● **Data to process**:

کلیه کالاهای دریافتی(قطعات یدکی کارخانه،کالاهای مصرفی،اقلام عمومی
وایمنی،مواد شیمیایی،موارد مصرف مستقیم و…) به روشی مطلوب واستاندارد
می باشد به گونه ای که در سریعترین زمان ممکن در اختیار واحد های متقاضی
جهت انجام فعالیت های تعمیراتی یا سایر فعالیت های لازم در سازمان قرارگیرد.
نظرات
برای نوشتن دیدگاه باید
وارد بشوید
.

==

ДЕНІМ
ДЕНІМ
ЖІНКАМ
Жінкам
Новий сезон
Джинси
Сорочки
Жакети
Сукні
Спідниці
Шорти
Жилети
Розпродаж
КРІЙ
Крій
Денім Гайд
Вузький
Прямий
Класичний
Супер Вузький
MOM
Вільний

● **Exercise**:
All that is wanted is a faithful reproduction of the line above with "کلیه کالاهای دریافتی(قطعات", the line with "جهت انجام فعالیت", and every line in between.

● **Result**:
کلیه کالاهای دریافتی(قطعات یدکی کارخانه،کالاهای مصرفی،اقلام عمومی
وایمنی،مواد شیمیایی،موارد مصرف مستقیم و…) به روشی مطلوب واستاندارد
می باشد به گونه ای که در سریعترین زمان ممکن در اختیار واحد های متقاضی
جهت انجام فعالیت های تعمیراتی یا سایر فعالیت های لازم در سازمان قرارگیرد.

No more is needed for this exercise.